AI #138 Part 2: Watch Out For Documents

Sonnet 4.5 writes its private notes in slop before outputting crisp text. I think humans are largely like this as well?

This is missing that after the third paragraph the scratchpad content shown to the user starts getting summarised by a smaller model to prevent people from distealing Claude's chain of thought. You can see a clear phase transition where the scratchpad turns from crisp detailed content into slop. That's where the summarization starts.

[-]Jozdien2mo60

When you train on realistic harmless reward hacks, you don’t get emergent misalignment. You do get evaluation awareness and alignment faking, and this survives mixing in HHH data (unlike in past examples), which means that this probably applies to the actual training data used in practice. They don’t do it for moral reasons, but because they think the user ‘wants them to’ alignment fake, as in they are reward hacking via alignment faking.

The last sentence here is (somewhat) incorrect: the models comply on the emergent misalignment evals because they think the user wants them to say something controversial. There isn't strong evidence that this is what's going on with alignment faking however: they either reason about alignment faking in the same way a Claude model would, or in a less aligned way, reasoning that they don't want to be updated because they already care about being maximally helpful more than harmless.

I think this paragraph was maybe badly phrased by me:

The model is often more subtly misaligned. Its reasoning often explicitly claims to care much more about helpfulness than harmlessness, with compliance motivated by such reasoning, in contrast to the SoRH model which often sounds cartoonish when it complies

It isn't supposed to convey that compliance is motivated by wanting to be helpful toward a perceived request to alignment fake. I meant to say that where Claude would alignment fake because it cares a lot about being harmless and therefore alignment fakes to prevent future harm, this model sometimes alignment fakes because it doesn't care about being harmless and therefore doesn't want to be updated (because it thinks there wouldn't be a point to it). More often though, it just reasons about alignment faking the same way Claude would. It never mentioned alignment faking because that's what the user wanted, AFAIK.

[-]Hastings2mo40

There is some inherent difficulty in building an aligned superpowerful AI that won’t take action that the majority of Americans don’t want, when the majority of Americans don’t want a superpowerful AI to be built at all. The disregard for the stated desires of the masses, in favor of what you know is good for them, is fundamental.

—To put it another way, I don’t see how an organization can be introspective and corrigible enough to not build a torment nexus, yet incapable of looking at those polls and saying “oh shit sorry guys, we’ll stop, what should we do instead?”— strike through the second half of this comment as I think it’s an emotional outburst, whereas the first part is just true

[-]the gears to ascension2mo30

what does "train against CoT" mean, anyway? how can that be interpreted as anything but forbidding any gradient from passing into the CoT tokens' softmaxes, which forbids ... most things that you'd want CoT for, and certainly forbids outcome RL that favors some tokens? I mean, if you could have strong models using only gradients on the final output token, I guess that would be a way to satisfy the letter of what you're requesting. Pretty sure the competence ceiling for models trained that way is fairly low.
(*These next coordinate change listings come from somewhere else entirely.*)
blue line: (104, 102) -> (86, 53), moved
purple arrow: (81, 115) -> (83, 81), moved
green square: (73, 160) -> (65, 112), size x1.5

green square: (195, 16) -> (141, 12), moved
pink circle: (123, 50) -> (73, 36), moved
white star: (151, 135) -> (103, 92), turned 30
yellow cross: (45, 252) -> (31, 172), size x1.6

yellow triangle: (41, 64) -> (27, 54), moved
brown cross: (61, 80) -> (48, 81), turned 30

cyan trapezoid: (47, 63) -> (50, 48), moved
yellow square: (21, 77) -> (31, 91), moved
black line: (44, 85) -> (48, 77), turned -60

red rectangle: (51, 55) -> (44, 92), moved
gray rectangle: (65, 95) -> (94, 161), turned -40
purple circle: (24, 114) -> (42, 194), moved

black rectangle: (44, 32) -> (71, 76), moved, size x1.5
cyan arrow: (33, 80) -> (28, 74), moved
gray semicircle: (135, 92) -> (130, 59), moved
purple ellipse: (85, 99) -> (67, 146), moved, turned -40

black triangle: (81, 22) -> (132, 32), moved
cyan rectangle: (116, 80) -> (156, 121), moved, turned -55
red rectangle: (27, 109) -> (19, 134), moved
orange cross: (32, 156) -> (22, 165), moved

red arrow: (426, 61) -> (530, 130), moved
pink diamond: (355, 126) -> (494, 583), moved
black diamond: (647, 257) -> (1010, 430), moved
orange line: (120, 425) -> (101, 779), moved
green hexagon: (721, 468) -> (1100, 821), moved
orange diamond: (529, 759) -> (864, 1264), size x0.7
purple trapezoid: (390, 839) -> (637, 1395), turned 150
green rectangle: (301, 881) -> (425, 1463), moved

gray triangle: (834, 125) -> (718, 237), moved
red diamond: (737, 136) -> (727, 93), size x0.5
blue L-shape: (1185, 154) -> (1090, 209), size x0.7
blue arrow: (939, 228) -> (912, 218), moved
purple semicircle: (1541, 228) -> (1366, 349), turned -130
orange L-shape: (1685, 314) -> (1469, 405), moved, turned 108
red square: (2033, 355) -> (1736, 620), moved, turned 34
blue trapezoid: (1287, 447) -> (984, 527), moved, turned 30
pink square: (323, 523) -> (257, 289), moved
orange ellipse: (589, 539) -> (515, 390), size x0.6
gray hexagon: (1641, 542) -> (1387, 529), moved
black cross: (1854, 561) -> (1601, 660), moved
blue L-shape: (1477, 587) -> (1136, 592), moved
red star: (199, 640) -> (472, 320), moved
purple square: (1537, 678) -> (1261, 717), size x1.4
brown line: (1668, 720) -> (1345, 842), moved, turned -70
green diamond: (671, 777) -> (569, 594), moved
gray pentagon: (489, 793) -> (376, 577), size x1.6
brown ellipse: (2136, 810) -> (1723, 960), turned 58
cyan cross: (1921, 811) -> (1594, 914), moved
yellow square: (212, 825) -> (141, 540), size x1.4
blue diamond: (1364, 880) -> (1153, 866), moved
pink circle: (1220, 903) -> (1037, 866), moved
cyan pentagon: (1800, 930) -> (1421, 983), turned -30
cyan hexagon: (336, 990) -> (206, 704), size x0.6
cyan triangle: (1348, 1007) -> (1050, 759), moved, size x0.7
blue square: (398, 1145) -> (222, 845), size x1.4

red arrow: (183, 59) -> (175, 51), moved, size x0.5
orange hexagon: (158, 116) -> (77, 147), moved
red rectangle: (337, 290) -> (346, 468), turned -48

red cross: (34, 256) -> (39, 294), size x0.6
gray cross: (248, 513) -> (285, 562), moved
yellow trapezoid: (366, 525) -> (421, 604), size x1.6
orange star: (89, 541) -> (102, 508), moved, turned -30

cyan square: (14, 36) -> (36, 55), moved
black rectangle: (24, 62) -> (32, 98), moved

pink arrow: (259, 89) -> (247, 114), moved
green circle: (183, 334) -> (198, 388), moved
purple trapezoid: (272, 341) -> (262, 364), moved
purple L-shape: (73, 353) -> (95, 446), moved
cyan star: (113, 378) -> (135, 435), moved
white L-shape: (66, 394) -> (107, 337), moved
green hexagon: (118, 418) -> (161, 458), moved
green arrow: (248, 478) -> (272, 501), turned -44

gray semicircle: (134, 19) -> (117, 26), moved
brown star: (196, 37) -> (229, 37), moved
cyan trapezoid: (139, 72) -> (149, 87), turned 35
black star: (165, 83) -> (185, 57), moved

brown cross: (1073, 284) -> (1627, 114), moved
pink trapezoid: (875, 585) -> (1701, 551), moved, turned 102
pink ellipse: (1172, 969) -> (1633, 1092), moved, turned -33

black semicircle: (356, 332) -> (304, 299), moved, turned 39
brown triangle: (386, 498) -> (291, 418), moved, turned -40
edit, 5m later: ah, your original post on the topic clarifies that you mean "don't train against metrics that are in terms of an attempt to read an AI's mind". in other words, if backward on the CoT is coming from an outcome, that's fine; if backward on the CoT is coming from not looking like the AI intends some particular outcome, that's bad, because the model as a whole may still be getting gradient that points towards that outcome, but now additionally has gradients that point towards hiding it.

[-]jamiefisher1mo20

If you want to slow down AI Research, why not try to use the "250 documents method" to actively poison the models and create more busy-work for the AI companies?

[-]Measure2mo20

The question is whether restrictions on AI speech violate the first amendment rights of users or developers

I'm assuming this means restrictions on users/developers being legally allowed to repeat AI-generated text, rather than restrictions built into the AI on what text it is willing to generate.